Credit Score – shows the risk for the borrower, scale between 300-900: poor 300-559, fair 560-659, good 660-724, very good 724-775, excellent 776-900
– delinquency rate is 90 days past due, rates increase depending on lack of credit score.
– for CMHC financing, minimum of high ratio scores is 600, some exceptions to the rule but very hard to get
– factors that influence the credit score: payment history (35%), use of available credit (30%), length of credit history (15%), number of recent inquires/new credit (10%), type of credit being used (10%)
– best way to boost score is to utilize up to 35-50% of credit available and pay by the due date.
When is more info needed?
– when 1 + 1 = 3, when something doesn’t add up, appears to be fraud
– Red Flags – credit utilization vs employment/income, employment vs. income, residency vs. employment/income, new credit applications, many inquiries, limited trades can be indication if bankruptcy
Advice to Share on How To Build Up Credit Score
– Newcomers or new clients – get a credit card, small loans, always pay bills on time (in full if possible), open a bank account and use regularly, stable employment/residence, utilize no more than 20%.
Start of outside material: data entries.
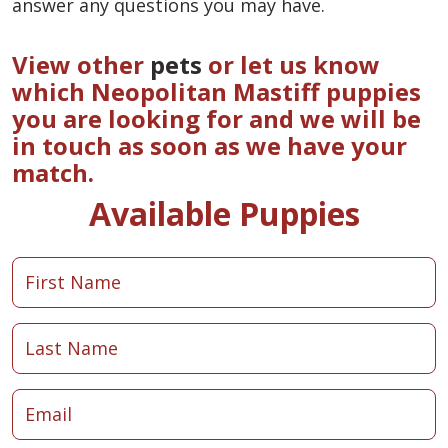
answer any questions you may have.
View other
pets
or let us know
which Neopolitan Mastiff puppies
you are looking for and we will be
in touch as soon as we have your
match.
Available Puppies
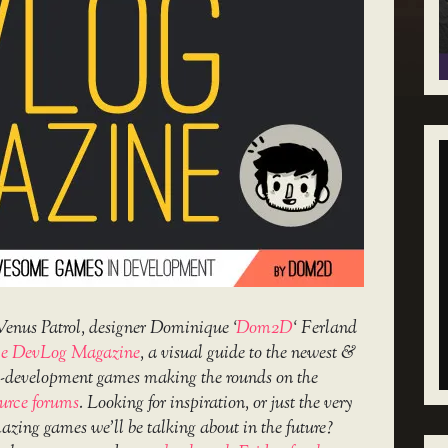
Venus Patrol, designer Dominique ‘
Dom2D
‘ Ferland
e DevLog Magazine
, a visual guide to the newest &
in-development games making the rounds on the
urce forums
. Looking for inspiration, or just the very
amazing games we’ll be talking about in the future?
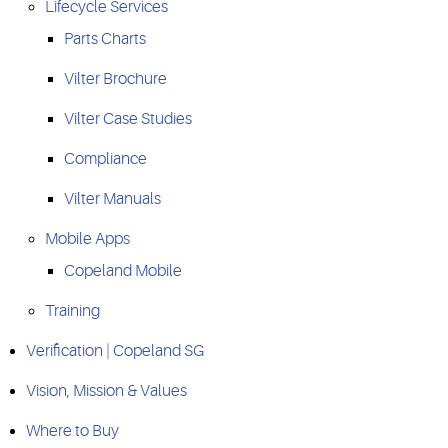
Lifecycle Services
Parts Charts
Vilter Brochure
Vilter Case Studies
Compliance
Vilter Manuals
Mobile Apps
Copeland Mobile
Training
Verification | Copeland SG
Vision, Mission & Values
Where to Buy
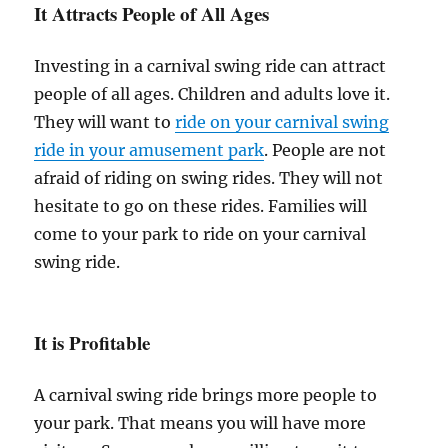
It Attracts People of All Ages
Investing in a carnival swing ride can attract
people of all ages. Children and adults love it.
They will want to
ride on your carnival swing
ride in your amusement park
. People are not
afraid of riding on swing rides. They will not
hesitate to go on these rides. Families will
come to your park to ride on your carnival
swing ride.
It is Profitable
A carnival swing ride brings more people to
your park. That means you will have more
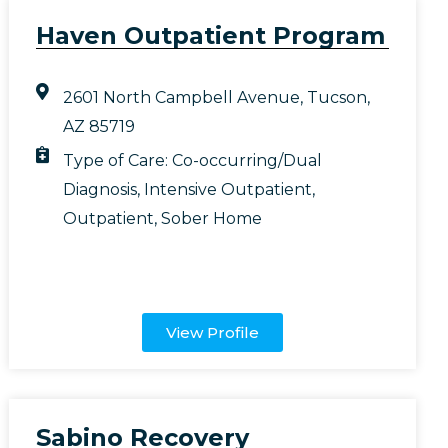
Haven Outpatient Program
2601 North Campbell Avenue, Tucson,
AZ 85719
Type of Care:
Co-occurring/Dual
Diagnosis
,
Intensive Outpatient
,
Outpatient
,
Sober Home
View Profile
Sabino Recovery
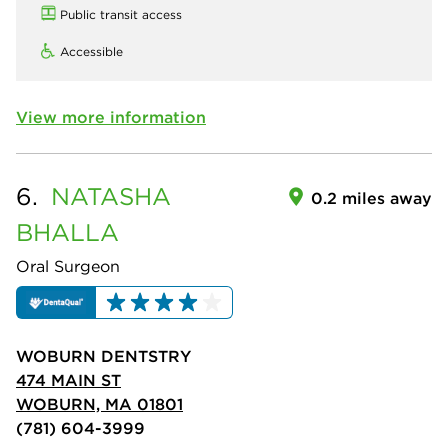
Public transit access
Accessible
View more information
6.
NATASHA
0.2 miles away
BHALLA
Oral Surgeon
WOBURN DENTSTRY
474 MAIN ST
WOBURN, MA 01801
(781) 604-3999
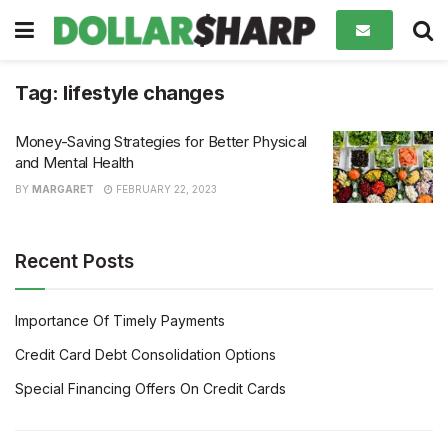
Tag:
lifestyle changes
Money-Saving Strategies for Better Physical
and Mental Health
BY
MARGARET
FEBRUARY 22, 2023
Recent Posts
Importance Of Timely Payments
Credit Card Debt Consolidation Options
Special Financing Offers On Credit Cards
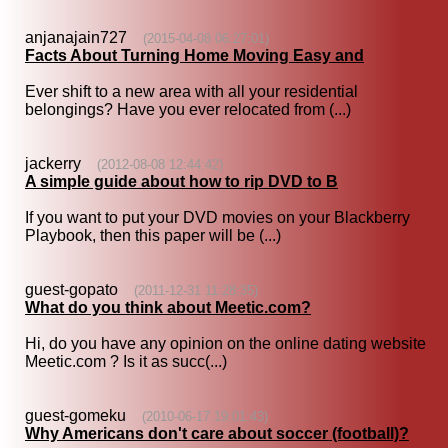
anjanajain727
(2015-04-08 06:27:01)
Facts About Turning Home Moving Easy and
Ever shift to a new area with all your residential
belongings? Have you ever relocated from (...)
jackerry
(2012-08-08 12:44:42)
A simple guide about how to rip DVD to B
If you want to put your DVD movies on your Blackberry
Playbook, then this paper will be (...)
guest-gopato
(2011-12-31 11:28:35)
What do you think about Meetic.com?
Hi, do you have any opinion on the online dating website
Meetic.com ? Is it as succ(...)
guest-gomeku
(2010-06-17 19:01:43)
Why Americans don't care about soccer (football)?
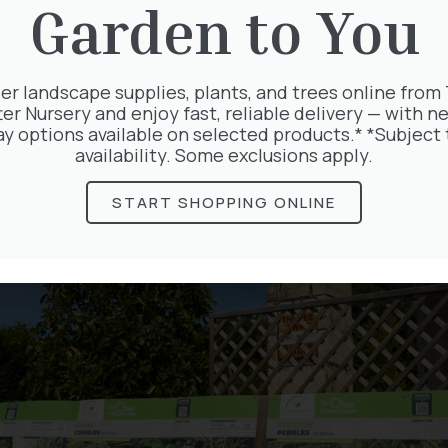
Garden to You
er landscape supplies, plants, and trees online from
ter Nursery and enjoy fast, reliable delivery — with ne
ay options available on selected products.* *Subject 
availability. Some exclusions apply.
les
START SHOPPING ONLINE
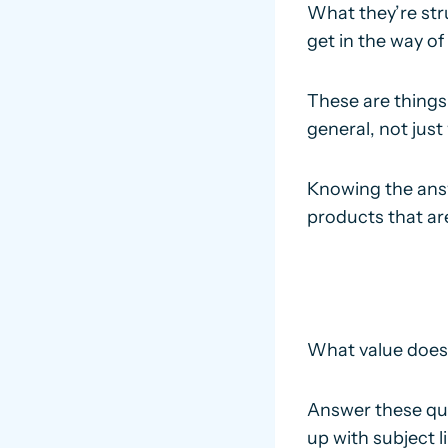
What they’re str
get in the way of
These are things
general, not just 
Knowing the answ
products that are
What value does y
Answer these que
up with subject 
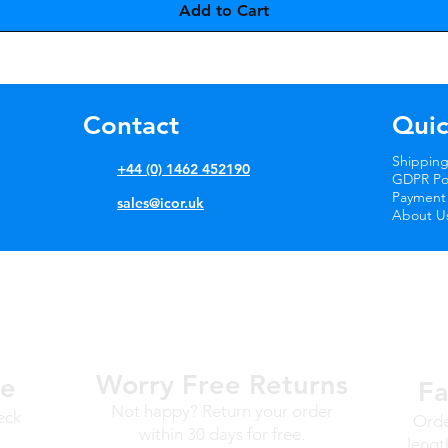
Add to Cart
Contact
Quic
Shipping
+44 (0) 1462 452190
GDPR Pol
Payment
sales@icor.uk
About U
Worry Free
Returns
ge
Fa
Not happy? Return your order
eck
Orde
within 30 days for free.
lengt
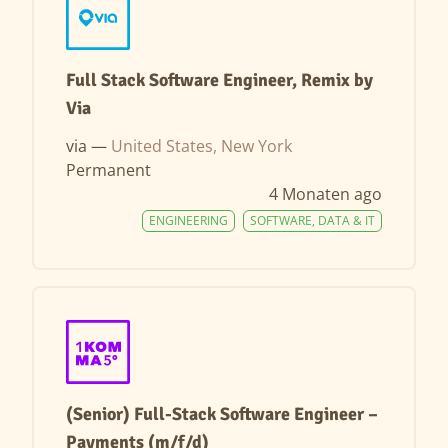
Full Stack Software Engineer, Remix by
Via
via —
United States, New York
Permanent
4 Monaten ago
ENGINEERING
SOFTWARE, DATA & IT
(Senior) Full-Stack Software Engineer –
Payments (m/f/d)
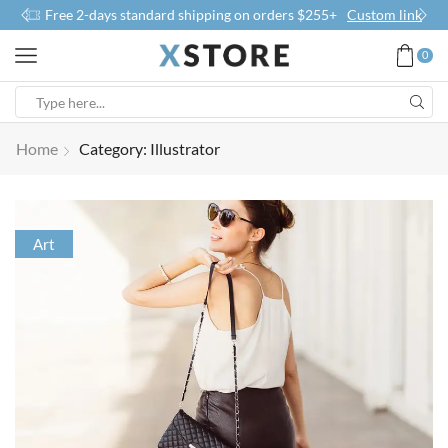
Free 2-days standard shipping on orders $255+
Custom link
0
Home
Category: Illustrator
Art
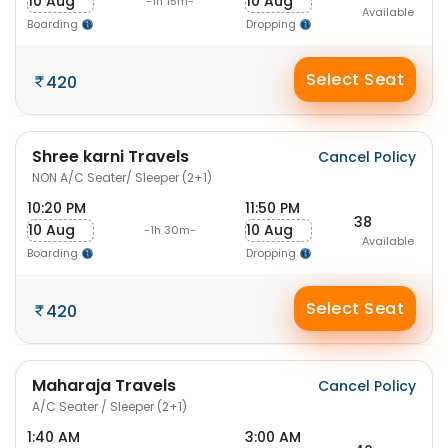
10 Aug
10 Aug
-1h 15m-
Available
Boarding
Dropping
Select Seat
420
Shree karni Travels
Cancel Policy
NON A/C Seater/ Sleeper (2+1)
10:20 PM
11:50 PM
38
10 Aug
10 Aug
-1h 30m-
Available
Boarding
Dropping
Select Seat
420
Maharaja Travels
Cancel Policy
A/C Seater / Sleeper (2+1)
1:40 AM
3:00 AM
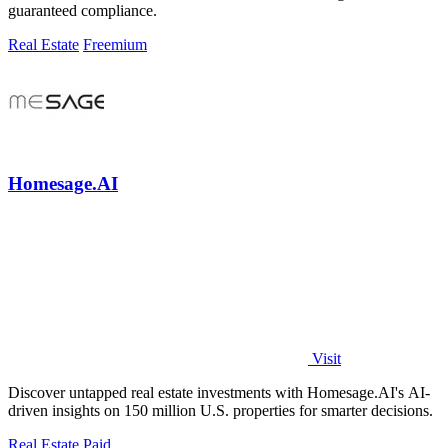
guaranteed compliance.
Real Estate
Freemium
Homesage.AI
Visit
Discover untapped real estate investments with Homesage.AI's AI-
driven insights on 150 million U.S. properties for smarter decisions.
Real Estate
Paid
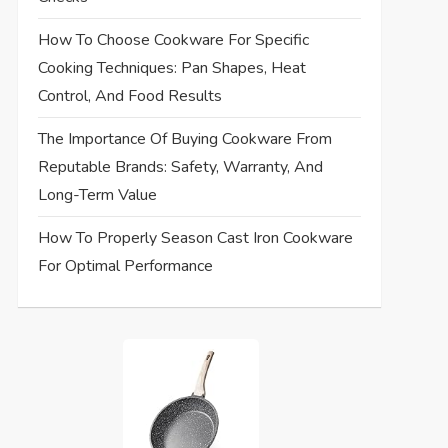
How To Choose Cookware For Specific
Cooking Techniques: Pan Shapes, Heat
Control, And Food Results
The Importance Of Buying Cookware From
Reputable Brands: Safety, Warranty, And
Long-Term Value
How To Properly Season Cast Iron Cookware
For Optimal Performance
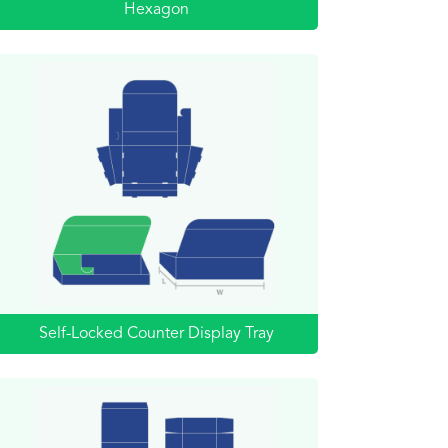
Hexagon
Self-Locked Counter Display Tray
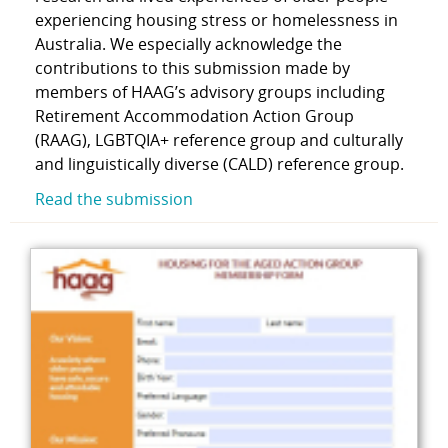
experiencing housing stress or homelessness in
Australia. We especially acknowledge the
contributions to this submission made by
members of HAAG’s advisory groups including
Retirement Accommodation Action Group
(RAAG), LGBTQIA+ reference group and culturally
and linguistically diverse (CALD) reference group.
Read the submission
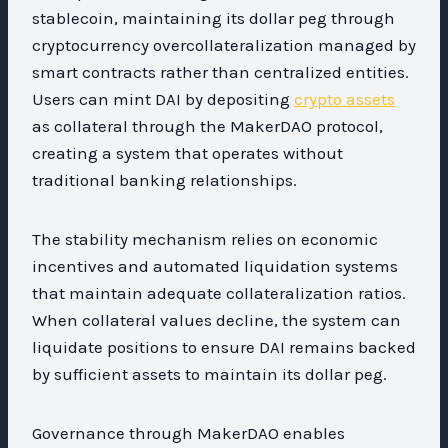
stablecoin, maintaining its dollar peg through
cryptocurrency overcollateralization managed by
smart contracts rather than centralized entities.
Users can mint DAI by depositing
crypto assets
as collateral through the MakerDAO protocol,
creating a system that operates without
traditional banking relationships.
The stability mechanism relies on economic
incentives and automated liquidation systems
that maintain adequate collateralization ratios.
When collateral values decline, the system can
liquidate positions to ensure DAI remains backed
by sufficient assets to maintain its dollar peg.
Governance through MakerDAO enables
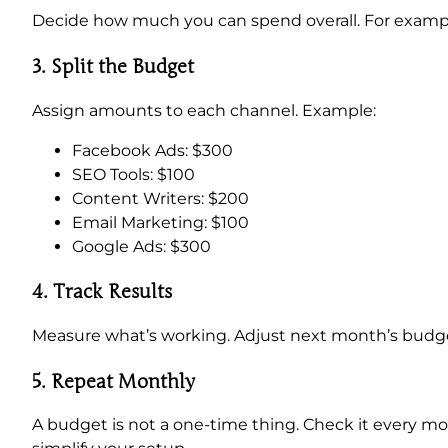
Decide how much you can spend overall. For examp
3. Split the Budget
Assign amounts to each channel. Example:
Facebook Ads: $300
SEO Tools: $100
Content Writers: $200
Email Marketing: $100
Google Ads: $300
4. Track Results
Measure what’s working. Adjust next month’s budge
5.
Repeat Monthly
A budget is not a one-time thing. Check it every m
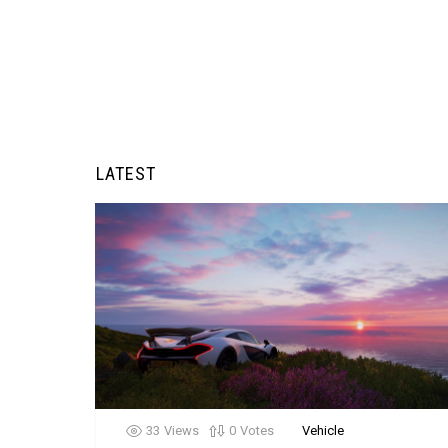
LATEST
33
Views
0
Votes
Vehicle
– Advice to help/maintain/improve – same as newcomers as well as – pay off quickly, keep balances below the limit, reduce the applications, make contact immediately if having problem making payments.
Advice to share with those with existing credit history: check credit report every year, verify information is up to date and correct, order from both agencies, get errors corrected with institution and agency.
Publications to share with clients:
www.fcac-acfc.gc.ca – Government of Canada – Financial Consumer Agency of Canada – document Understanding Your Credit Report and Credit Score
www.Equifax.ca – Equifax Personal Solutions
www.TransUnion.ca – Trans Union Canada
www.cmhc.ca – Canada Mortgage and Housing Corporation
One more thing, Emily is the name of the computer system at CMHC.